Its population has been aging, dying and shrinking for generations.
Still, there’s no urgency to create such a hasty change. Michener Centre does not account for a hundredth of a percent of the provincial budget.
Before the decision was taken to shutter it, there should have been broad and deep conversations with key stakeholders — including statutory caregivers Michener Centre employees and relatives, for those lucky enough to have them – before a fait-accompli deal was dumped in their laps.
Instead, relatives got a meeting with the deal already sealed.
Employees, hearing it second hand, got a blunt shock.
The lack of consultation is egregious.
The Tory government is doing it this way precisely because it can.
The official opposition party is just about mute on this issue.

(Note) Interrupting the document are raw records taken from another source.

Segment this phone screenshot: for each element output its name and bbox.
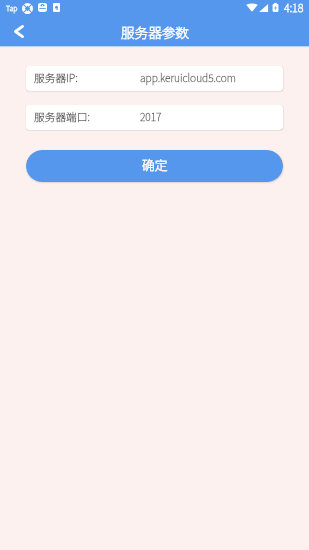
staticText: 确定 (142, 155, 168, 173)
staticText: app.keruicloud5.com (140, 70, 236, 85)
staticText: 服务器参数 (121, 22, 189, 42)
button[interactable]: Back (0, 18, 38, 46)
staticText: 服务器端口: (34, 109, 90, 124)
staticText: 服务器IP: (34, 70, 78, 85)
staticText: Tap (6, 3, 18, 13)
button[interactable]: 服务器端口: (26, 105, 283, 130)
staticText: 2017 (140, 109, 162, 124)
staticText: 4:18 (284, 0, 304, 15)
button[interactable]: 服务器IP: (26, 66, 283, 91)
button[interactable]: 确定 (26, 150, 283, 182)
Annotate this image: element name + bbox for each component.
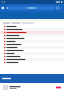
button[interactable]: Tabs bbox=[57, 7, 59, 9]
button[interactable]: More options bbox=[60, 7, 62, 9]
button[interactable]: Search or type URL bbox=[6, 6, 55, 10]
button[interactable] bbox=[0, 74, 64, 83]
button[interactable]: Home bbox=[2, 7, 4, 9]
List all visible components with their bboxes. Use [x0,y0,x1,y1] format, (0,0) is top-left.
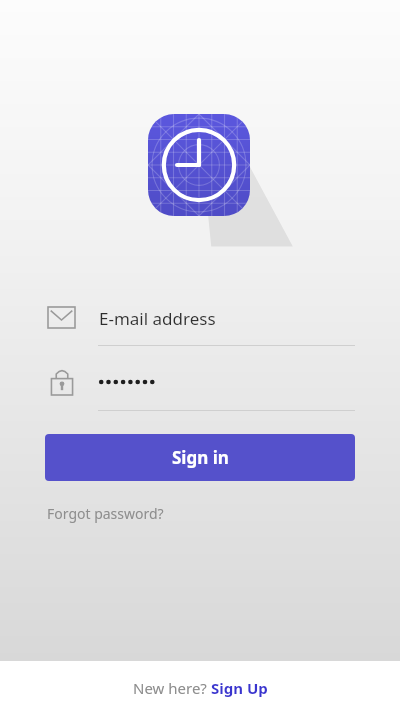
staticText: Sign Up [211,678,268,698]
other: Password [50,367,74,396]
other: E-mail [48,307,75,328]
staticText: Forgot password? [47,504,164,523]
button[interactable]: Sign Up [211,678,268,698]
button[interactable] [99,368,355,396]
button[interactable]: E-mail address [99,305,355,331]
staticText: Sign in [172,446,229,469]
staticText: E-mail address [99,307,216,330]
staticText: New here? [133,678,211,698]
button[interactable]: Sign in [45,434,355,481]
button[interactable]: Forgot password? [47,501,164,525]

Kerry Towle, the Wildrose Alliance critic for seniors, represents Sylvan Lake, the riding next door to Red Deer.
She was quoted in one sentence in the Advocate and one in The Edmonton Journal decrying the impending closure.
Almost a week after the deal went down, there’s not a peep of outrage or concern on her blog about the looming closure, the fate of its residents or staff.
Of course, you would not expect much concern for employees from the Wildrose Alliance, most of whom will lose their jobs.
As union members, they are outside the sphere of concern for Wildrosers.
Premier Redford wants departing Michener Centre residents moved into private- or charity-operated group homes, where pay is low and staff turnover is high.
Last week in her budget, however, Premier Redford also cut millions of dollars in promised funding that was supposed to help those agencies provide better pay, working conditions and services for disabled clients.
There has been a lot of ugly history at Michener Centre, under previous names and operating structures.
The worst abuses included forced sterilization of young women and incarcerating scores of people who had no mental disability.
Children from poor or immigrant families who didn’t speak English well were held there for decades and forced to work on the farm.
But Michener Centre also did a lot of good for scores of people with mental disabilities.
Keith Manning, the son of long-time premier Ernest Manning lived there.
It continues helping mentally challenged people today.
Red Deer North MLA Mary Anne Jablonski says closing Michener Centre won’t save the government any money “in the first year.”
After that, all expect big savings.
Also expect big stress for residents and their relatives who will be forced to cope with a plan that was pushed too fast for dubious political or economic benefits.
Joe McLaughlin is the retired former managing editor of the Red Deer Advocate.